Following Judge's Moro issuing of an arrest warrant for the ex-president, on April 6, 2018, Lula appealed to the UN"s Human Rights Committee to ask the government to prevent his arrest until he had exhausted all appeals.
On 17 April 2018, Brazilian senators who were members of the legislature's Human Rights Commission, the Argentinian Nobel Prize laureate, Adolfo Perez Esquivel and the former president of Uruguay, José Pepe Mujica were not allowed to visit Lula in prison to acquire information of violation of Lula’s human rights.
On 28 May 2018, the Committee initiated a formal investigation into violations against basic judicial guarantees in Lula's case.
On 8 July 2018, federal judge for the 4th region Rogério Favreto ordered Lula's release, a ruling that was overturned the same day by the president of the 4th regional court.
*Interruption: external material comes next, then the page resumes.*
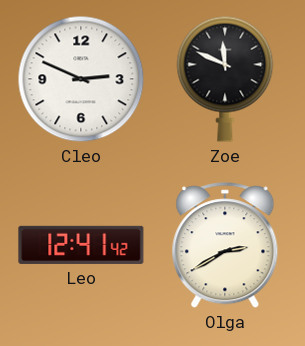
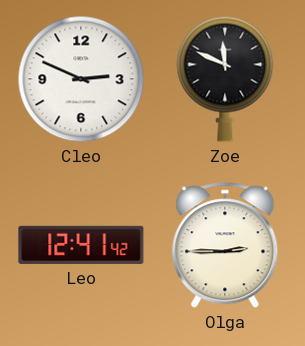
Olga: 2:40 -> 2:45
On 2 August 2018, Pope Francis received in Rome Celso Amorim, Alberto Fernández and Carlos Ominami, three former allies of Lula da Silva. At the conclusion of a one-hour meeting, Pope Francis received by Mr Amorim the Lula's biography The Truth Will Win and addressed to Lula a handwritten note that he posted in his Twitter account, with the following text: "To Luiz Inacio Lula da Silva with my blessing, asking him to pray for me, Francisco”.
The Workers' Party officially launched Lula as its candidate on 5 August 2018, in São Paulo.
On 11 September 2018, Lula officially dropped out of the election and was replaced by former São Paulo mayor Fernando Haddad, whom Lula endorsed.
Lula was released from prison after 580 days, in 8 November 2019.